▶ [Task objective] Where the records below have a line with "Zulia", that line is to be copied.

Collected data
□ □ □ □

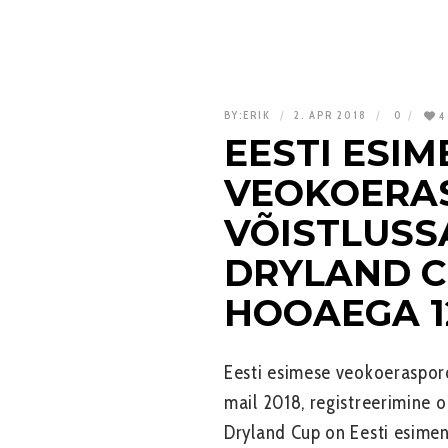
BY:
ERIK
2. APR 2018
0
4
EESTI ESIM
VEOKOERA
VÕISTLUSS
DRYLAND C
HOOAEGA 12
Eesti esimese veokoeraspordi
mail 2018, registreerimine o
Dryland Cup on Eesti esimen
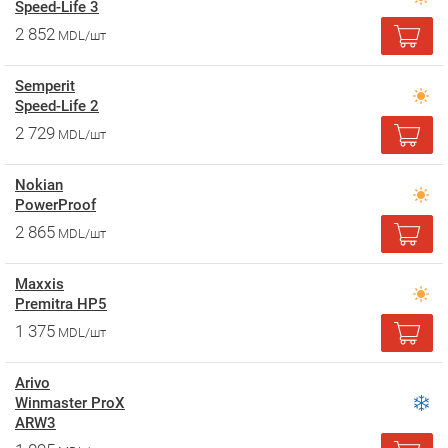
Speed-Life 3
2 852
MDL/шт
Semperit
Speed-Life 2
2 729
MDL/шт
Nokian
PowerProof
2 865
MDL/шт
Maxxis
Premitra HP5
1 375
MDL/шт
Arivo
Winmaster ProX
ARW3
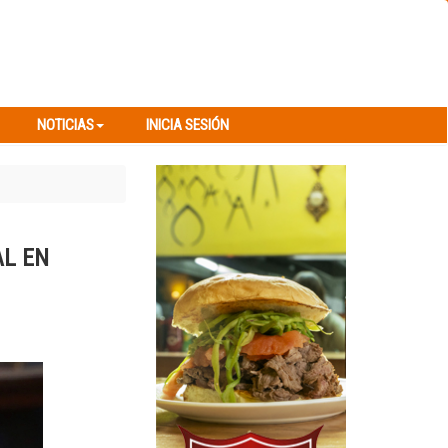
NOTICIAS
INICIA SESIÓN
NOTICIAS
INICIA SESIÓN
AL EN
Next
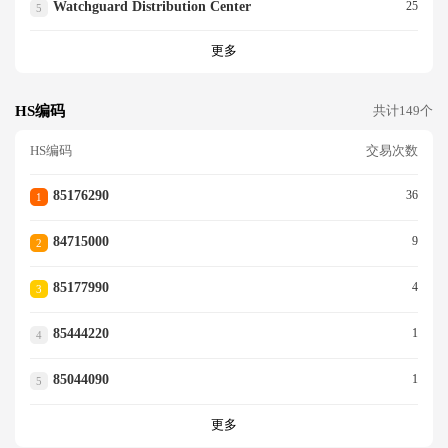
Watchguard Distribution Center
25
5
更多
HS编码
共计149个
HS编码
交易次数
85176290
36
1
84715000
9
2
85177990
4
3
85444220
1
4
85044090
1
5
更多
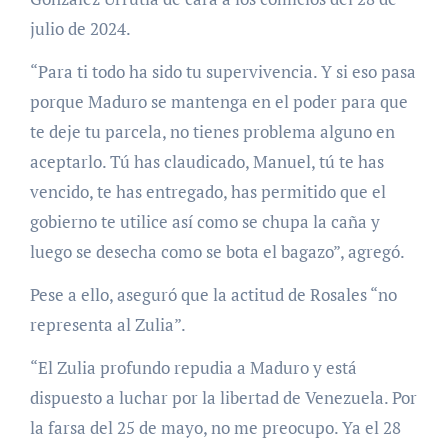
julio de 2024.
“Para ti todo ha sido tu supervivencia. Y si eso pasa
porque Maduro se mantenga en el poder para que
te deje tu parcela, no tienes problema alguno en
aceptarlo. Tú has claudicado, Manuel, tú te has
vencido, te has entregado, has permitido que el
gobierno te utilice así como se chupa la caña y
luego se desecha como se bota el bagazo”, agregó.
Pese a ello, aseguró que la actitud de Rosales “no
representa al Zulia”.
“El Zulia profundo repudia a Maduro y está
dispuesto a luchar por la libertad de Venezuela. Por
la farsa del 25 de mayo, no me preocupo. Ya el 28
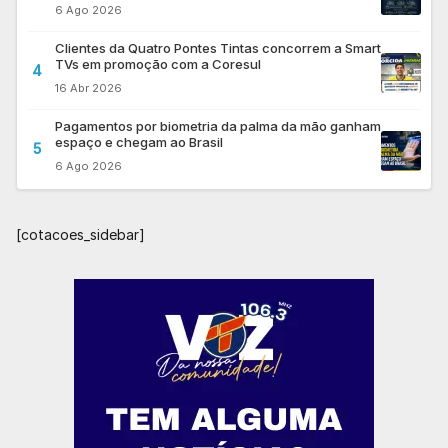
6 Ago 2026
Clientes da Quatro Pontes Tintas concorrem a Smart
TVs em promoção com a Coresul
4
16 Abr 2026
Pagamentos por biometria da palma da mão ganham
espaço e chegam ao Brasil
5
6 Ago 2026
[cotacoes_sidebar]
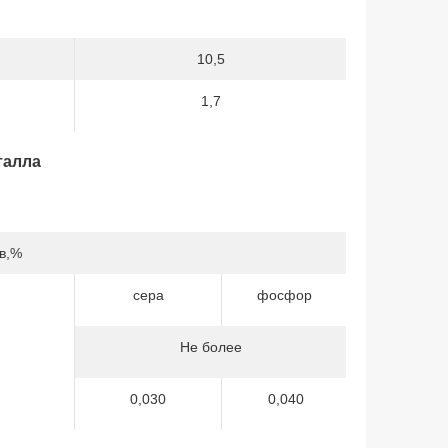
10,5
1,7
талла
в,%
сера
фосфор
Не более
0,030
0,040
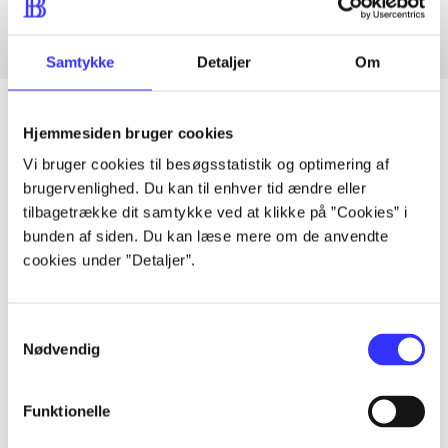
Samtykke
Detaljer
Om
Hjemmesiden bruger cookies
Vi bruger cookies til besøgsstatistik og optimering af
Artikler
brugervenlighed. Du kan til enhver tid ændre eller
Alle registrerede artikler fordelt på udgivelser
tilbagetrække dit samtykke ved at klikke på ”Cookies” i
bunden af siden. Du kan læse mere om de anvendte
cookies under ”Detaljer”.
...
...
Samtykkevalg
Nødvendig
...
Funktionelle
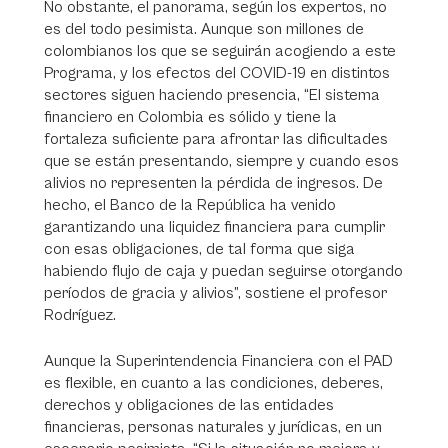
No obstante, el panorama, según los expertos, no
es del todo pesimista. Aunque son millones de
colombianos los que se seguirán acogiendo a este
Programa, y los efectos del COVID-19 en distintos
sectores siguen haciendo presencia, “El sistema
financiero en Colombia es sólido y tiene la
fortaleza suficiente para afrontar las dificultades
que se están presentando, siempre y cuando esos
alivios no representen la pérdida de ingresos. De
hecho, el Banco de la República ha venido
garantizando una liquidez financiera para cumplir
con esas obligaciones, de tal forma que siga
habiendo flujo de caja y puedan seguirse otorgando
períodos de gracia y alivios”, sostiene el profesor
Rodríguez.
Aunque la Superintendencia Financiera con el PAD
es flexible, en cuanto a las condiciones, deberes,
derechos y obligaciones de las entidades
financieras, personas naturales y jurídicas, en un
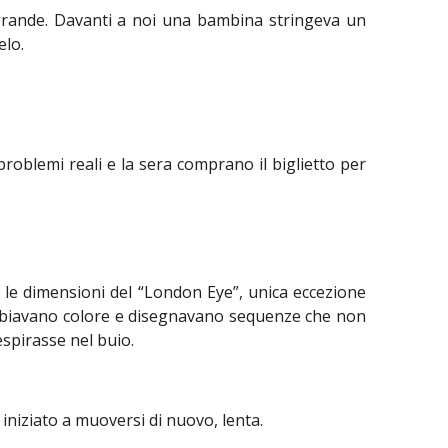
o grande. Davanti a noi una bambina stringeva un
elo.
problemi reali e la sera comprano il biglietto per
i le dimensioni del “London Eye”, unica eccezione
cambiavano colore e disegnavano sequenze che non
spirasse nel buio.
 iniziato a muoversi di nuovo, lenta.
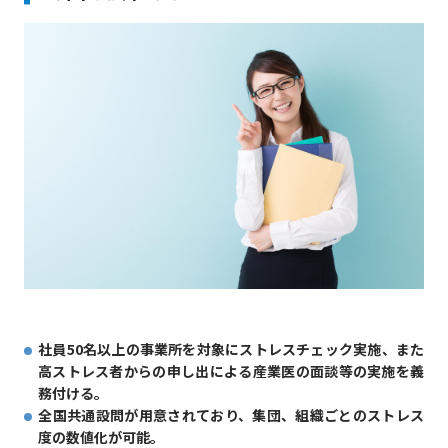
社員50名以上の事業所を対象にストレスチェック実施、また
高ストレス者からの申し出による産業医の面談等の実施を義
務付ける。
全国共通設問が用意されており、集団、組織ごとのストレス
度の数値化が可能。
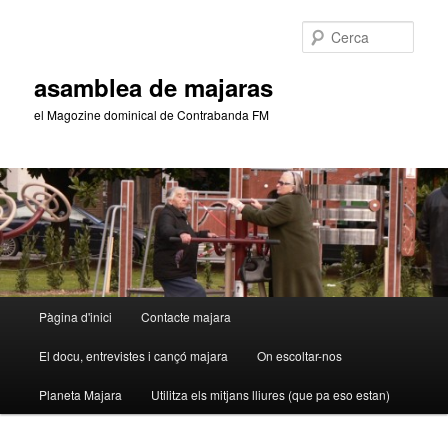
Aneu
Aneu
al
al
Cerca
contingut
contingut
principal
secundari
asamblea de majaras
el Magozine dominical de Contrabanda FM
Menú
Pàgina d'inici
Contacte majara
principal
El docu, entrevistes i cançó majara
On escoltar-nos
Planeta Majara
Utilitza els mitjans lliures (que pa eso estan)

□ □ □ □

▶ [Answer box]
representa al Zulia”.
“El Zulia profundo repudia a Maduro y está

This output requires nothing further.